When I sliced through it I was more than happy to see an inner center of hidden goodness. I didn't know what it was, I suspected that it was some sort of passionfruit heart that would explode in my mouth when I finally indulged in it. It was hard to contain myself long enough to take pictures. But I did have strength enough for that.
Finally, after much anticipation, I placed a large, un-lady like bite in my mouth. It was delicious. There was no denying that. An incredible cheesecake, and due to my abiding love for all cheesecakes, I can be a bit picky when it comes to cheesecake. I have high expectations, and this cheesecake met them. I was more than happy to waste a few calories on this little beauty.
The cheesecake part was silky and soft, much smoother and less viscous than your standard slice of New York, but still with enough body to have interest and give my mouth something to play with. It reminded me of the undercooked cheesecakes I make for myself, because if there is anything I like more than cheesecake, it's cheesecake batter. The crust was incredible with a sweet caramel flavor and with the ability to hold together just long enough for me to get it into my mouth before falling apart into a crumbly mess that was an absolute delight to eat!
Overall, this was an amazing cheesecake, and I was completely powerless to its perfection until I remembered exactly what had been so enticing about it when it was sitting coyly behind the display case glass. The passionfruit and lime flavors had tempted me into buying it, and yet they were barely detectable. The passionfruit was so faint that I had to concentrate on it in order to even be aware of it. The lime, on the other hand, was completely absent.

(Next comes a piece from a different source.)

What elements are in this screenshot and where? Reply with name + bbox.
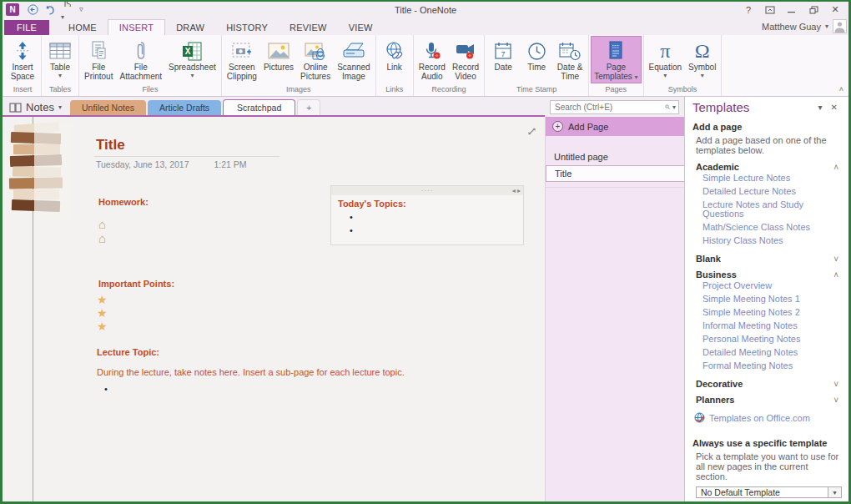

The fact that the cheesecake was so darn good I forgot about these things says enough. I would certainly eat it again, but just don't expect to get your passionfruit/lime rocks off. I guess I would say that they were there, just enough, to be somewhat cleansing in a way that citrus can be, but that seemed to be all they were there for. But really, I didn't miss them, not one tiny bit.
So this week there is no winner. I'd name the cheesecake because it's delicious but it didn't actually hold up to its name, so I feel it would be improper to congratulate it for fraud. All the same, Un Dimanche à Paris certainly won overall in comparison to Carl Marletti and Sadaharu AOKI.